*** Opening of Listed records ***

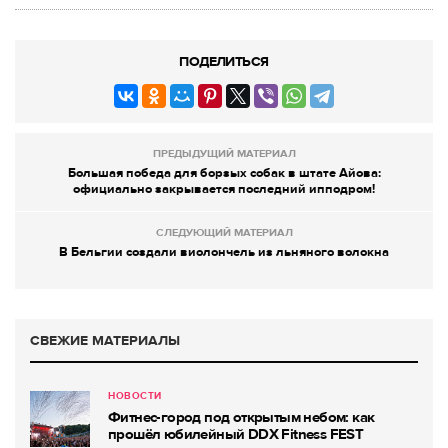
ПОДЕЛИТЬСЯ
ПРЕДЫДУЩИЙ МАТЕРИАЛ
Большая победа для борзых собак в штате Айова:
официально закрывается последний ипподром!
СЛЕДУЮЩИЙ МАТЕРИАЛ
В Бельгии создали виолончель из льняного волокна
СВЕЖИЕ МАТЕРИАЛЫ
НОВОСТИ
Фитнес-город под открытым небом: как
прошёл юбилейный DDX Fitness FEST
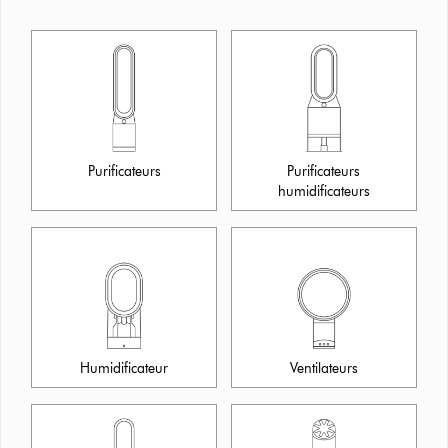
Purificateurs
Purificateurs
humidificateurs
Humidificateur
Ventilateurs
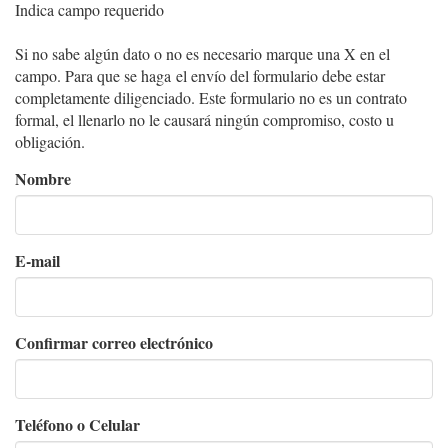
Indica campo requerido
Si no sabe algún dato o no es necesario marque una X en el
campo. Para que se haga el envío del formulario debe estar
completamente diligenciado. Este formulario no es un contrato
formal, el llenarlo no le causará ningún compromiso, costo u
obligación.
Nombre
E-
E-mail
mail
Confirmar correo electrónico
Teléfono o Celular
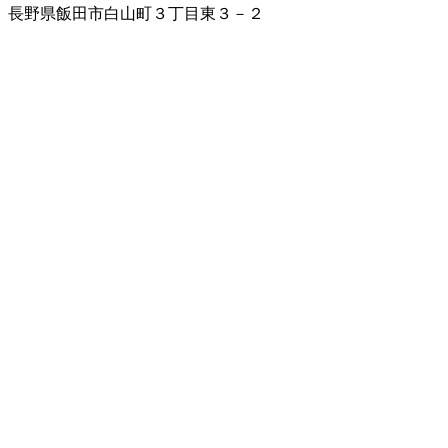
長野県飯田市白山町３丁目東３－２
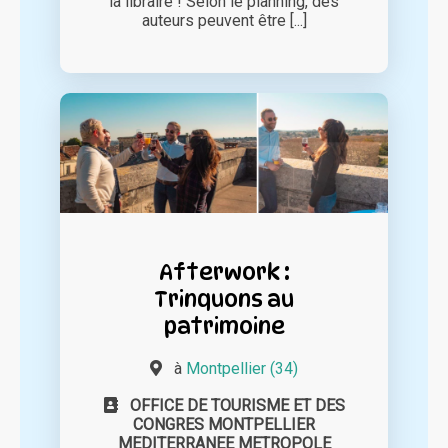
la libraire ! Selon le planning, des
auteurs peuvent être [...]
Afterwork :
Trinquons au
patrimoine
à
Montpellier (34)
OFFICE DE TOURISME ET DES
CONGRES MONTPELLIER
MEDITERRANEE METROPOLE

*** Close of Listed records ***
*** Opening of Listed records ***

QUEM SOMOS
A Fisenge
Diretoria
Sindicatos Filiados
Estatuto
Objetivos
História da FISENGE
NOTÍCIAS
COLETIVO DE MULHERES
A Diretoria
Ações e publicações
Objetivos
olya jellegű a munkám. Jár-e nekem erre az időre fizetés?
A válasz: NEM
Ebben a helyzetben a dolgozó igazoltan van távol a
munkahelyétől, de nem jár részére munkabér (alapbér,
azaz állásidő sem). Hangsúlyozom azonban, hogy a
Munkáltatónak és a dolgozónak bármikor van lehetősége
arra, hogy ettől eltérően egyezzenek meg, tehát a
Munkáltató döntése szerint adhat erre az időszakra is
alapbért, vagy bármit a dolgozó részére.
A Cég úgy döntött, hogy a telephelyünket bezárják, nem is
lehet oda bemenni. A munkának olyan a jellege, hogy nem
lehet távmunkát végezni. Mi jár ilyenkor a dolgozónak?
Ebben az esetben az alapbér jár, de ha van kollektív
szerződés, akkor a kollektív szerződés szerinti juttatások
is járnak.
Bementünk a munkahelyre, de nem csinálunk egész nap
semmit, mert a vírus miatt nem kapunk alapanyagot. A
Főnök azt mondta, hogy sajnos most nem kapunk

*** Close of Listed records ***

Aim of the task - Copy exactly the stretch of data above from the line with "olya jellegű a" through the line with "lehet távmunkát végezni.", and omit all other lines.

Written solution -
olya jellegű a munkám. Jár-e nekem erre az időre fizetés?
A válasz: NEM
Ebben a helyzetben a dolgozó igazoltan van távol a
munkahelyétől, de nem jár részére munkabér (alapbér,
azaz állásidő sem). Hangsúlyozom azonban, hogy a
Munkáltatónak és a dolgozónak bármikor van lehetősége
arra, hogy ettől eltérően egyezzenek meg, tehát a
Munkáltató döntése szerint adhat erre az időszakra is
alapbért, vagy bármit a dolgozó részére.
A Cég úgy döntött, hogy a telephelyünket bezárják, nem is
lehet oda bemenni. A munkának olyan a jellege, hogy nem
lehet távmunkát végezni. Mi jár ilyenkor a dolgozónak?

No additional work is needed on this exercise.